Op 6 augustus 2025 heeft het Gerechtshof Amsterdam uitspraak gedaan in een hoger beroep tegen een vonnis van de politierechter in de rechtbank Amsterdam. De verdachte, geboren in 1994, had hoger beroep ingesteld tegen een eerdere veroordeling voor het opzettelijk aanwezig hebben van diverse soorten harddrugs. De politierechter had de verdachte veroordeeld tot een taakstraf van tachtig uren, waarvan veertig uren voorwaardelijk met een proeftijd van twee jaren. In hoger beroep heeft de advocaat-generaal een geheel voorwaardelijke taakstraf van 72 uren met een proeftijd van twee jaren gevorderd, waarop de raadsman zich kon vinden.

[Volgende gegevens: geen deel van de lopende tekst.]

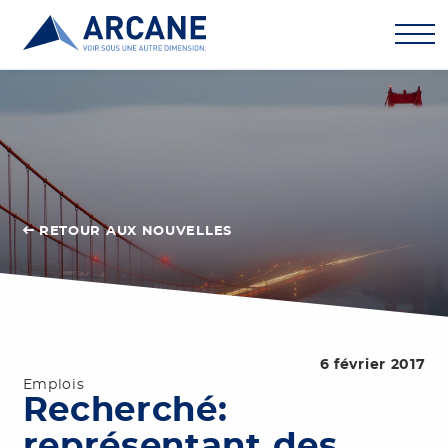
RETOUR AUX NOUVELLES
6 février 2017
Emplois
Recherché:
représentant des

Het hof heeft de ernst van de feiten en de persoonlijke omstandigheden van de verdachte in overweging genomen. De verdachte heeft spijt betuigd en verklaard dat hij zijn leven heeft verbeterd sinds het bewezenverklaarde feit. Het hof heeft vastgesteld dat er bijna vijf jaren zijn verstreken sinds het feit en dat de redelijke termijn in hoger beroep is overschreden. Gezien deze strafmatigende factoren heeft het hof besloten de straf te verlagen naar een geheel voorwaardelijke taakstraf van 72 uren met een proeftijd van twee jaren.

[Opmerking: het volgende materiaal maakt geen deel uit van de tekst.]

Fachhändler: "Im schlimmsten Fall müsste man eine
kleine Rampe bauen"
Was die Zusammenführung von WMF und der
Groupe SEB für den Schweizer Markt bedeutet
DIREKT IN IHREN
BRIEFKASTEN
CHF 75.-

Daarnaast heeft het hof beslist dat het in beslag genomen geldbedrag van € 1.295,00 aan de verdachte moet worden teruggegeven, omdat dit niet vatbaar is voor verbeurdverklaring. Het hof heeft het vonnis van de politierechter bevestigd, behalve ten aanzien van de strafoplegging, die is vernietigd. De uitspraak is gedaan door de meervoudige strafkamer van het gerechtshof Amsterdam, met de griffier aanwezig, en is openbaar uitgesproken op 6 augustus 2025.